A second guard laughed at something near the barrier. The first guard straightened, bored again, and slapped the side panel once.

"Move along," he called.

Sommers drove.

The truck rolled forward,d and the checkpoint fell behind us. Only when the road curved and the trees thickened did the team exhale in small, careful breaths.

Hoffman did not look back. "Five kilometers out," he said. "We ditch the truck and go on foot. Bai leads."

Bai did not acknowledge. He did not need to. He had already begun becoming a shape in my mind, not a person. A man made out of quiet.

We hid the truck in a shallow depression off the road, under branches dragged into place by hands that had done this before. Sommers killed the engine, and the sudden quiet felt like a change in pressure.

We moved into the forest.

The forest here felt different from the one that had spat me out near Kadar. Less ancient. More human-traveled. Paths existed, narrow ones that did not show on any map but did show in the way branches broke and the way undergrowth thinned in certain directions.

Bai moved ahead, light-footed, leaving no sound. Cho followed, cutting angles, watching for patrols. Baz and Salton stayed central with Hoffman. Sommers carried the explosives pack and the detonator, shoulders tight like he understood exactly how much responsibility he carried in a bag.

I stayed at the rear, because my footsteps could not pretend to be a ghost. I controlled them anyway. The SPI armor helped. So did the simple fact that fear made you deliberate.

We reached the perimeter fence near dusk. The radar station rose ahead like an accusation, metal pylons and dish arrays reaching above the treeline. Floodlights swept in slow arcs. Guards walked predictable paths, rifles hanging low from boredom.

Hoffman crouched and studied the pattern. Pad, Salton, climbed into a tree at Hoffman's gesture, slipping up the trunk with the kind of nervous energy that wanted a job. He settled into a high branch and lined his rifle toward the base.

Bai and Cho moved to the fence.

Cho produced cutters.

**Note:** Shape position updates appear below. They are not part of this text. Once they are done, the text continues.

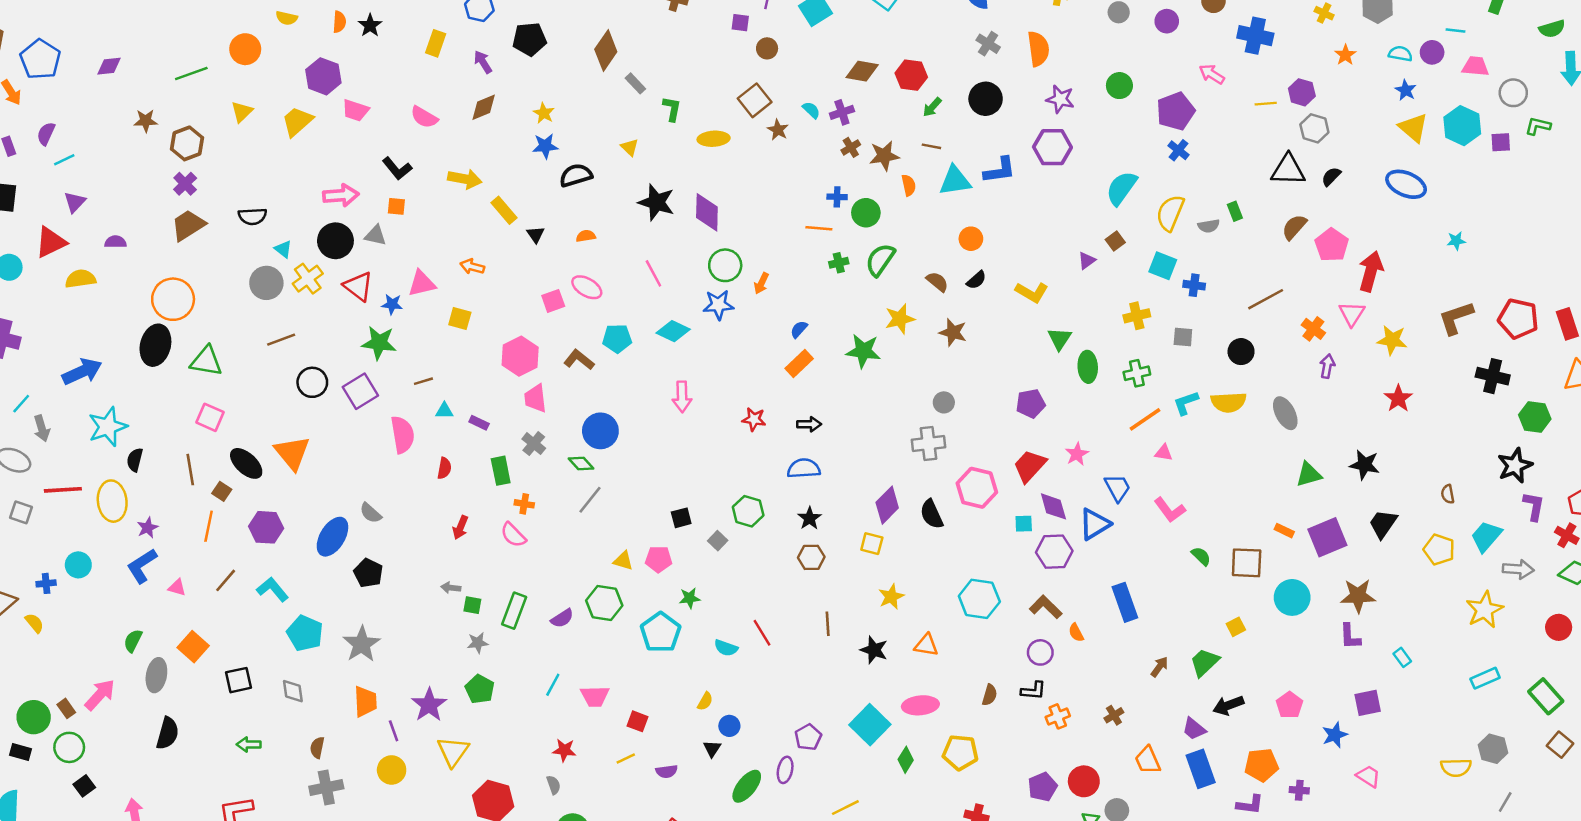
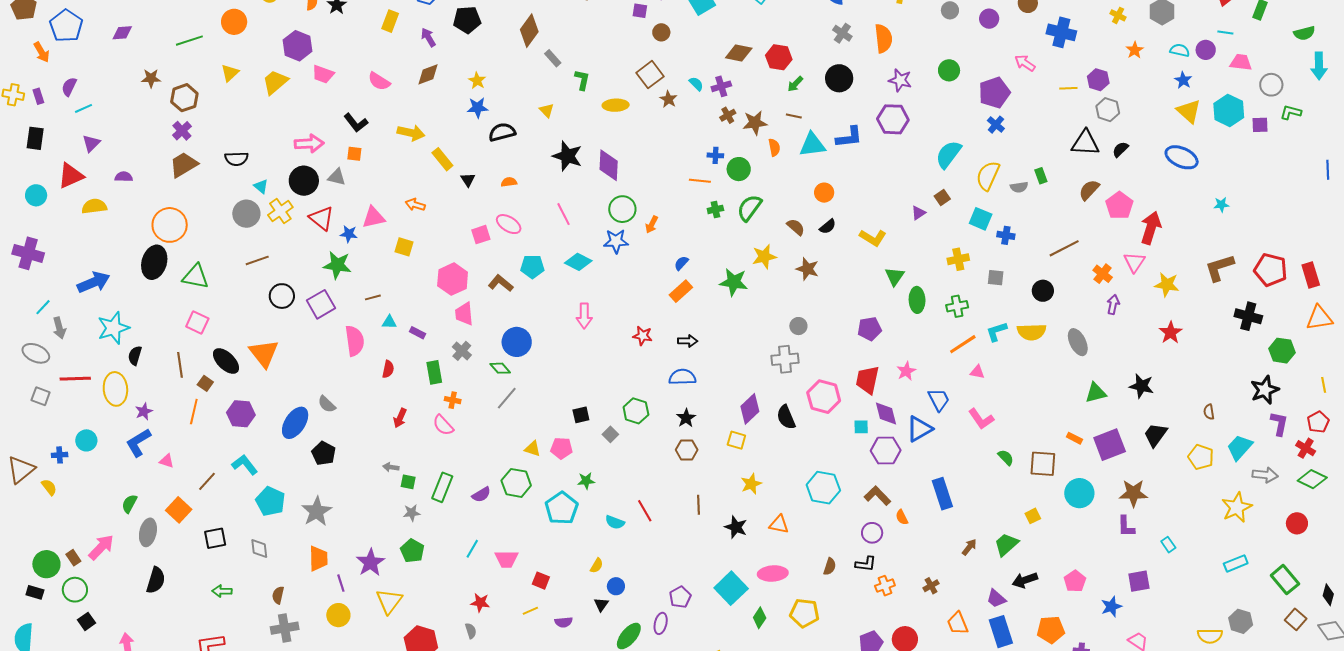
red trapezoid: (1030, 466) -> (867, 380), turned -32
brown line: (226, 580) -> (207, 481), moved

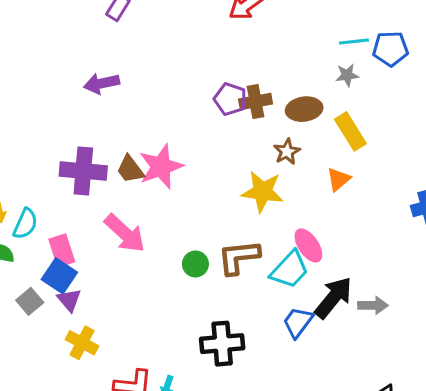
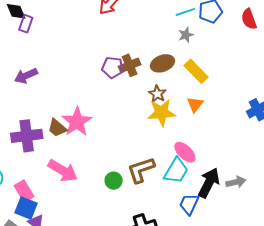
yellow star: (263, 192) -> (161, 113), moved

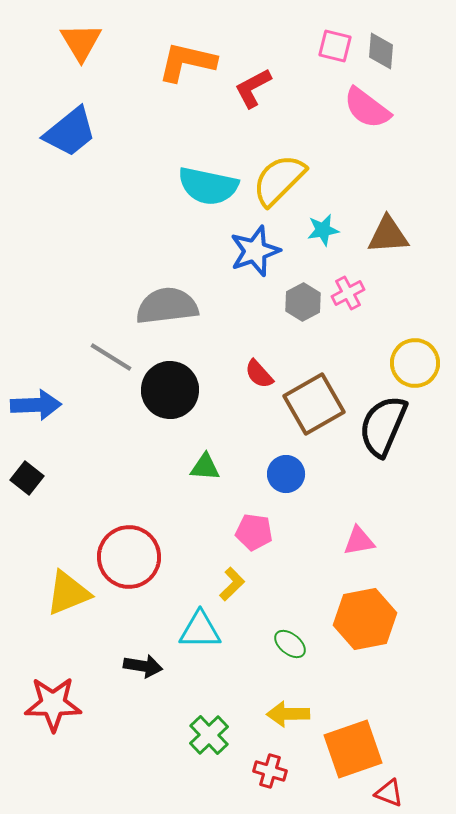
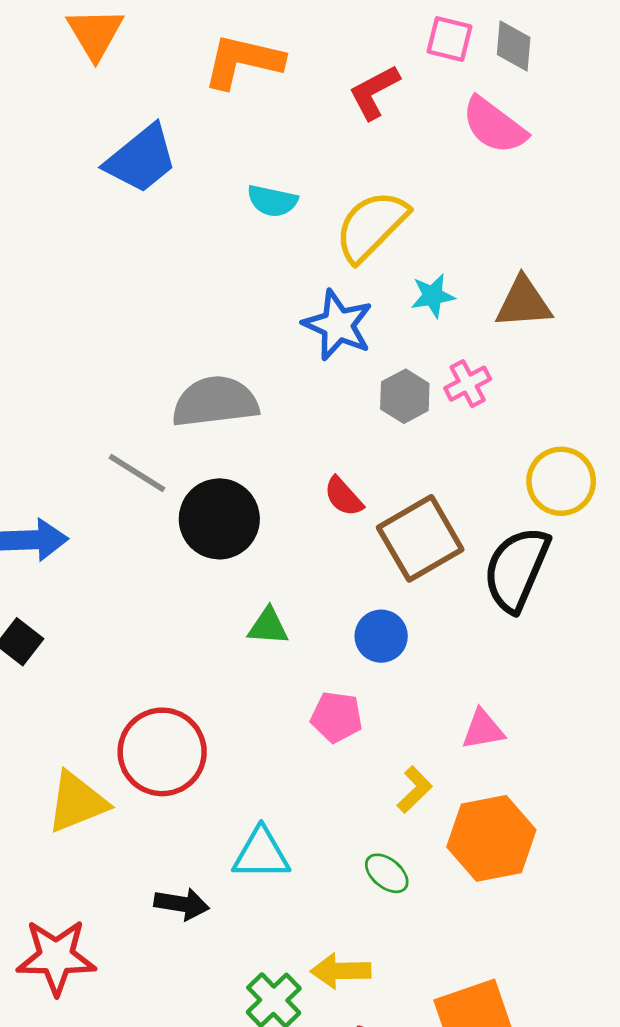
red L-shape: (253, 88) -> (374, 92), moved
blue trapezoid: (70, 132) -> (141, 159), moved
cyan semicircle: (208, 186) -> (272, 201), moved, size x0.6
blue star: (255, 251) -> (338, 325), turned -30
yellow L-shape: (232, 584) -> (415, 790), moved
yellow arrow: (288, 714) -> (341, 971), moved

The metal snipped with a soft, final sound. Bai held the cut apart and slipped through, body folding with practiced ease. Cho followed.

The hole stayed small.

Hoffman looked back at me. "You wait," he said.

It was not the sentence he meant. What he meant was, you are too large to fit and too valuable to risk.

I nodded once and stayed in the trees, half-shadowed behind a trunk thick enough to hide most of my armor.

From there, I watched Bai cross open ground in a low run toward the pylons. He moved between sweep lines of light like he had memorized their timing. A guard stood near the pylons with his back turned, posture relaxed. Bai reached him without sound.

The guard's throat opened under Bai's blade. It did not look like a movie. It looked like a function. Bai caught the body as it sagged and lowered it gently into the grass, as if he respected the ground more than the man.

The rest of the team slipped through the fence and moved toward the pylons. Hoffman, Baz, and Sommers planted charges. Cho watched the nearest building. Salton covered from the tree line, rifle steady.

I stayed outside, eyes scanning, listening for changes in rhythm.